Figure 9 demonstrates that irrespective of interpolation methods, terrain characteristics have a significant effect on the accuracy of DTMs. More specifically, as the complexity of the terrain increases, the quality of DTMs decreases. For example, regardless of interpolation methods, samp21 and samp31, less complex than the other samples, obtains much better results. Samp11 with the greatest terrain complexity has the worst result, which is followed by samp52. The proposed method consistently performs better than the other methods on all the samples, especially for the complex terrains, such as samp11, 41, 52 and 61. This indicates that the new method has the most robustness to terrain characteristics, which is followed by OK. IDW seems to rank lowest, as it has four samples with the lowest accuracy (i.e., samp41, 51, 52 and 71). Linear and bicubic interpolators rank second lowest, both of which have three samples (i.e., samp11, 12 and 31 for linear, and samp21, 22 and 61 for bicubic).
The shaded relief maps of all the interpolation methods on samp51 were generated (
Figure 10). The selection of samp51 is mainly due to its complex terrain characteristics with obvious breaklines and subtle terrain features. Results indicate that the IDW method has the coarsest surface, which is full of bumps, especially on the ramp (
Figure 10a).
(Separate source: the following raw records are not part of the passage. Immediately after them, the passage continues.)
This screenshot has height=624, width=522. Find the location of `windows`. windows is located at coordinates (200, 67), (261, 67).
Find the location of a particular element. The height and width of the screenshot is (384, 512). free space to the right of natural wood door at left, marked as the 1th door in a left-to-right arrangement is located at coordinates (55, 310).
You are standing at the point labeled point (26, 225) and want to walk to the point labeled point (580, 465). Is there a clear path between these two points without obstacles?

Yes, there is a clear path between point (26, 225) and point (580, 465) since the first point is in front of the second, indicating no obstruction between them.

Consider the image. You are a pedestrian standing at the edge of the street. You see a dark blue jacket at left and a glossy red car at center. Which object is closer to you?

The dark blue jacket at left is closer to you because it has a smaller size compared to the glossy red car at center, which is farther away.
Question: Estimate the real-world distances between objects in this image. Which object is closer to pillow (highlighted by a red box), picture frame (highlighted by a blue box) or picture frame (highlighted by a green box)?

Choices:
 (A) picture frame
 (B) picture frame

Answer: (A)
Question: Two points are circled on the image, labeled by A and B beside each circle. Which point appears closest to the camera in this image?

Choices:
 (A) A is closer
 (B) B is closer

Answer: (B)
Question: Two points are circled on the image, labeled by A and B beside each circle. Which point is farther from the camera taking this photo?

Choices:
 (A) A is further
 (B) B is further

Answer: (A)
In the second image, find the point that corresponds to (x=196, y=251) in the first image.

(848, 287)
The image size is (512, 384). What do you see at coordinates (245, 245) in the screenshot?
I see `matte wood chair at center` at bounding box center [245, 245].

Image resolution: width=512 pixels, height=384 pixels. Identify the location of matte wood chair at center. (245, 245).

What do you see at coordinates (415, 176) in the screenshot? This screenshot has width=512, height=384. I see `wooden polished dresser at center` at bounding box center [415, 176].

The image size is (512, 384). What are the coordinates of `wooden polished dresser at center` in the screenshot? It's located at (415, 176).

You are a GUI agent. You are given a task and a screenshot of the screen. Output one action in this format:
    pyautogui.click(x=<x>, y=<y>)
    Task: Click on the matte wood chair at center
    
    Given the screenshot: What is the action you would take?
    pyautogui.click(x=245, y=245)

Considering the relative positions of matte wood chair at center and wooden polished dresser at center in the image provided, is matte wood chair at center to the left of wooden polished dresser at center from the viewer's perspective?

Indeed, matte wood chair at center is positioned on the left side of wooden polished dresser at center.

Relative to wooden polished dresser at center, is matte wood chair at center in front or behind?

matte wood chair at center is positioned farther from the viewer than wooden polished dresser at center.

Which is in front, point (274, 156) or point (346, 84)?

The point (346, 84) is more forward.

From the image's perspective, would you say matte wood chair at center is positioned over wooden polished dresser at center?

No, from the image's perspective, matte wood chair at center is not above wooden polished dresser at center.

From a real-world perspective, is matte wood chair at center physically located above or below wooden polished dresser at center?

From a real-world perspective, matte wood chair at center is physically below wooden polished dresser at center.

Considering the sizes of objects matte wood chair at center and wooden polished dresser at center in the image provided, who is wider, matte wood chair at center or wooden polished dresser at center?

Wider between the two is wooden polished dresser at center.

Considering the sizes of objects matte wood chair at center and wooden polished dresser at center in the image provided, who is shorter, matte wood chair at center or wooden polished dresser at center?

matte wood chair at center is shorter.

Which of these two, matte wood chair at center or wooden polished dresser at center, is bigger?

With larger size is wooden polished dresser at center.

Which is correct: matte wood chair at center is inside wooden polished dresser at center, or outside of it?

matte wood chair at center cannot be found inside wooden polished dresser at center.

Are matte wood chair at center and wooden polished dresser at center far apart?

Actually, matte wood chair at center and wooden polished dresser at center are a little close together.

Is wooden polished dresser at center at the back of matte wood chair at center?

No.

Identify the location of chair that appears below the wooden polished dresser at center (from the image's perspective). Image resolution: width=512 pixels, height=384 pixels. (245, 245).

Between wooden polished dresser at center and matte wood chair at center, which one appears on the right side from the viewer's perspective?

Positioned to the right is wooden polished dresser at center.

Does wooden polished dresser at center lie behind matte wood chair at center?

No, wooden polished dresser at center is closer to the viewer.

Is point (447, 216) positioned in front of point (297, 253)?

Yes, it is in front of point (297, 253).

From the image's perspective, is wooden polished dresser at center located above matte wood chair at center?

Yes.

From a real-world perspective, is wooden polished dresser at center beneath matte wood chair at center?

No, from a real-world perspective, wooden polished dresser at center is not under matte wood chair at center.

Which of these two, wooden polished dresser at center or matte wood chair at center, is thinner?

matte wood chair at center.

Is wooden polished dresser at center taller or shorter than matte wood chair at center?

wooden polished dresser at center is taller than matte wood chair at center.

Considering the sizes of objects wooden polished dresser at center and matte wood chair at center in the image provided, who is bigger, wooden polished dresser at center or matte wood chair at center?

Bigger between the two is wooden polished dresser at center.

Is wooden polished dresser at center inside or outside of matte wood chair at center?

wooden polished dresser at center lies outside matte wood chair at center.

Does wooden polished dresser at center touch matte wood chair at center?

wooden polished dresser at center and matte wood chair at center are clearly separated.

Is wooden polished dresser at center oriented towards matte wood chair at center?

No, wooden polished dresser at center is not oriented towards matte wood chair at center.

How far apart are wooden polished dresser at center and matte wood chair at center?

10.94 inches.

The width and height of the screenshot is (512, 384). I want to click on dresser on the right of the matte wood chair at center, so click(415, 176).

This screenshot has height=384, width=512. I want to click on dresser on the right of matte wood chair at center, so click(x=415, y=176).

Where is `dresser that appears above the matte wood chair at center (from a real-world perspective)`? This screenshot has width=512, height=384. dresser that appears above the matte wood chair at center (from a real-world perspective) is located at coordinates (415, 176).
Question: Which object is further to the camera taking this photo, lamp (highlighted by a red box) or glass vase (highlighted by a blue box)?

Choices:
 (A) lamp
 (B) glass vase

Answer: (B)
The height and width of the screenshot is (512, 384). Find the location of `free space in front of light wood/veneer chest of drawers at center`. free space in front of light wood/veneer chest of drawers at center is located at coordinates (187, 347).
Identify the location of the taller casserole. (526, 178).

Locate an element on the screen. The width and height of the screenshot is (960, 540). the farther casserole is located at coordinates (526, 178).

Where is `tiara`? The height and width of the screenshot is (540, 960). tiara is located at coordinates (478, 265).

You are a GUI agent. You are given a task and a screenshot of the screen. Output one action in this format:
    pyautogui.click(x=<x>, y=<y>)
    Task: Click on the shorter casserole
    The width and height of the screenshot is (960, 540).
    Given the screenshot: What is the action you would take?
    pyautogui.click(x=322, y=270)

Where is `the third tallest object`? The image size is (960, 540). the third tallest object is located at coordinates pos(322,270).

The linear method has obvious discontinuities due to the variable distribution of sample points (
Figure 10c). NN is much better than linear, yet the former suffers from the peak-cutting problem (
Figure 10d). The surface of bicubic interpolation is so smooth that almost all subtle terrain features are lost (
Figure 10e). OK seems to have a much better surface than the classical interpolation methods (
Figure 10b). However, it is subject to tree root-like discontinuities in the right-middle area. In comparison, the proposed method produces a visually appealing surface (
Figure 10f). Nevertheless, some subtle terrain features are blurred.
The computing costs of all the interpolation methods on the ten public datasets are much larger than those on the private dataset (
Table 7 and
Table 9). This is because the number of DTM grids on the former is much larger than that on the latter. For example, among the ten public datasets, samp21 with the smallest area has 1152 × 1238 DTM grids with the 0.1-m-resolution, while the private dataset with the area of 2 ha has only 723 × 535 grids with the resolution of 0.3 m. However, the ranks of the interpolators with respect to computing cost are unchanged. Namely, IDW is the fastest method, which is followed by NN, linear and bicubic. OK has the largest computing time. The proposed method is faster than OK, yet slower than the other methods. On average, the speed of the proposed method is about 4 times as high as that of OK.